Khalida  Mesaoudi

 

politica e femminista

Cabilia (Algeria)

Khalida Messaoudi, algerina, da sempre si batte per la democrazia, per uno stato laico e per i diritti femminili in un paese dove il fondamentalismo islamico tenta ancora oggi, a guerra civile terminata, di annientarne i valori.
Nata nel 1958 in Cabilia - e quindi appartenente alla minoranza berbera (1) - da genitori di antiche tradizioni ma aperti sul piano religioso, cresce nutrita a un tempo della fierezza autonomista  e del rispetto per l'eredità culturale dell'Occidente. Parla indifferentemente arabo e francese, si laurea in matematica e si prepara a un avvenire di insegnante in una terra ancora piena di speranze di modernizzazione e libertà. Assisterà invece al prevalere di un'idea di stato islamico sempre più radicale che nega l'uso del francese parlato da milioni di persone a favore di una lingua artificiale (l'arabo classico), stravolge l'educazione della storia e delle scienze,  annienta i diritti delle donne legittimandone l'inferiorità con un nuovo "Codice della famiglia".
Proprio per combattere contro l'approvazione del nuovo "Codice della famiglia" Khalida entra nella lotta politica nei primi anni Ottanta. “E’ il codice dell’infamia”, ella afferma nel libro Una donna in piedi (1995) scritto insieme a Elisabeth Schemla, “perché rende le donne eterne minori nel campo dell’istruzione, del lavoro, del matrimonio e dell’eredità”.
Nel 1985 fonda con altre militanti la prima Associazione di donne algerine per l’uguaglianza tra l’uomo e la donna davanti alla legge. Quando, nel 1990, il governo FLN di Mouluod Hanrouche legifera che il marito può votare al posto della o delle mogli, Khalida organizza una vasta mobilitazione contro questa legge che viola i diritti fondamentali della persona. Ella diventa così un faro per tutte le donne e gli uomini algerini che credono nella democrazia.
Ma nel 1993 la vita della Messaoudi cambia radicalmente. Dopo ripetute minacce  inviate per telefono dal Fronte islamico di Salvezza (Fis), per iscritto e persino attraverso gli altoparlanti di alcune moschee, giunge la condanna a morte ed ella inizia nel suo stesso paese una vita di semiclandestinità e di paura.  Ricordando quegli anni terribili della persecuzione, Khalida distingue tre fasi. La fase del 1992 e inizio ‘93: le telefonate a casa in piena notte in cui gridavano, dopo ogni manifestazione delle donne, “Creperete tutti”. La seconda fase: gli echi ‘lancinanti’ degli imam attraverso gli altoparlanti, che la bollavano “Donna dai costumi dissoluti”, “Pericolo per la morale e per le donne”, terminando sempre con: “La rinnegata, la sorella di Satana deve morire”. La terza fase, 12 giugno 1993: nella cassetta della posta a casa dei genitori un ciclostile con la condanna a morte. E Giugno 1994: Khalida capeggia una manifestazione, scoppia una bomba, due morti e 70 feriti. Ella per puro caso riporta solo schegge nella gamba.
Costretta a lasciare l'insegnamento nel Liceo femminile di Algeri, lontana dal suo giovane marito da cui ben presto dovrà divorziare, Khalida, anche da fuggiasca, non rinuncia mai alla speranza e alla lotta. In piena "guerra civile", quella guerra feroce che dal 1995 al 1997 ammazza 70.000 algerini ed algerine, ella riesce ad organizzare un grande movimento di donne, l'Associazione R.A.C.H.D.A. (Rassemblement contre la hogra et pour les droits des algériennes), che con manifestazioni pubbliche e incontri clandestini diventa una reale forza di opposizione nel panorama politico generale.

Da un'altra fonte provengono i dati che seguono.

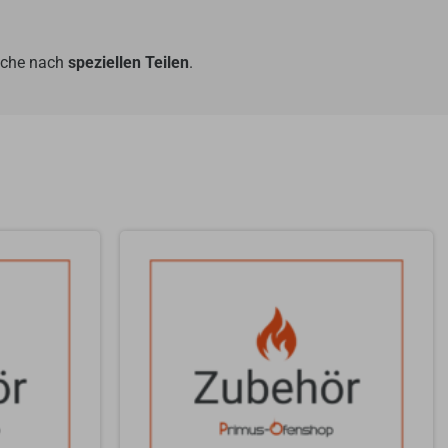
Suche nach
speziellen Teilen
.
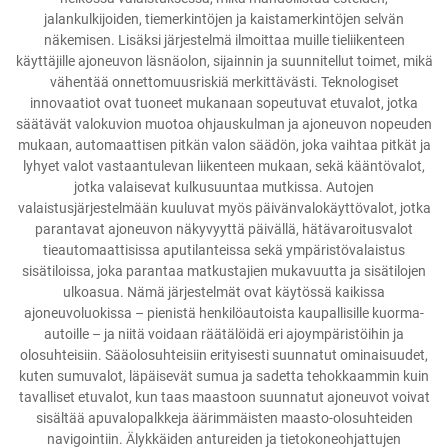
jalankulkijoiden, tiemerkintöjen ja kaistamerkintöjen selvän
näkemisen. Lisäksi järjestelmä ilmoittaa muille tieliikenteen
käyttäjille ajoneuvon läsnäolon, sijainnin ja suunnitellut toimet, mikä
vähentää onnettomuusriskiä merkittävästi. Teknologiset
innovaatiot ovat tuoneet mukanaan sopeutuvat etuvalot, jotka
säätävät valokuvion muotoa ohjauskulman ja ajoneuvon nopeuden
mukaan, automaattisen pitkän valon säädön, joka vaihtaa pitkät ja
lyhyet valot vastaantulevan liikenteen mukaan, sekä kääntövalot,
jotka valaisevat kulkusuuntaa mutkissa. Autojen
valaistusjärjestelmään kuuluvat myös päivänvalokäyttövalot, jotka
parantavat ajoneuvon näkyvyyttä päivällä, hätävaroitusvalot
tieautomaattisissa aputilanteissa sekä ympäristövalaistus
sisätiloissa, joka parantaa matkustajien mukavuutta ja sisätilojen
ulkoasua. Nämä järjestelmät ovat käytössä kaikissa
ajoneuvoluokissa – pienistä henkilöautoista kaupallisille kuorma-
autoille – ja niitä voidaan räätälöidä eri ajoympäristöihin ja
olosuhteisiin. Sääolosuhteisiin erityisesti suunnatut ominaisuudet,
kuten sumuvalot, läpäisevät sumua ja sadetta tehokkaammin kuin
tavalliset etuvalot, kun taas maastoon suunnatut ajoneuvot voivat
sisältää apuvalopalkkeja äärimmäisten maasto-olosuhteiden
navigointiin. Älykkäiden antureiden ja tietokoneohjattujen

Comprendendo l'importanza del coinvolgimento dell'Europa per porre termine al terrore che il governo non può o non vuole combattere, Khalida, ogni qualvolta ottiene il visto, gira instancabile per i paesi europei, fermandosi  soprattutto in Italia e in Francia, per far conoscere il calvario delle donne algerine prese di mira dal fanatismo degli uomini del FIS, per mobilitare l’opinione pubblica e per ottenere sostegno alla formazione in Algeria di uno Stato democratico, separato dalla religione e promotore dei diritti delle donne. Il sostegno della famiglia non viene a mancare mai. Quando le domandano come fa a mantenersi in clandestinità, Khalida risponde con semplicità: "Mio padre e quelli  tra i miei  sette fratelli e sorelle che ne hanno la possibilità fanno ogni mese una colletta per darmi  l’equivalente del mio stipendio di ex-insegnante di matematica".
Chi, come la sottoscritta, ha avuto la gioia e l'onore di invitarla in Italia e di ascoltarla più volte, ha un ricordo indelebile della sua voce forte, commossa e autorevole, del suo bel viso reso stupendo dai corti capelli rossi e dal fuoco dei ricordi delle ingiustizie viste e subite; ma soprattutto, non so perché, rivedo spesso dentro di me il movimento delle sue mani - ora avvolgente, ora repellente, ora opponente - che sapeva ricreare davanti ai nostri occhi sospesi scene di disperazione e di coraggio inauditi. Mi sembrava in quei momenti che somigliasse davvero, come dicevano i suoi genitori  quando era bambina, alla leggendaria Kahina, la fiera regina giudeo-berbera, una rossa dalla pelle bianca, che nell’VIII secolo resistette all’invasore arabo alla testa del suo esercito.
Con le elezioni che si sono tenute nel 1997, che hanno visto vincitore Zeroual,
Khalida Messaoudi è stata eletta deputata sui banchi dell'opposizione. Nello stesso anno è stata eletta Vicepresidente del Movimento per la Repubblica diretto da Said Sadi (Mpr) e del Gruppo parlamentare del Partito di opposizione Rassemblement pour la Culture e la Démocratie (Rcd).
Sul muro della mia stanza campeggia ancora oggi, 16 agosto 2002, un suo regalo, un manifesto dell'Associazione RACHDA, che porta la data dell'8 marzo 1999 e che Khalida firmò di suo pugno con questo motto: "DONNE, NON FARANNO NIENTE SENZA DI NOI!".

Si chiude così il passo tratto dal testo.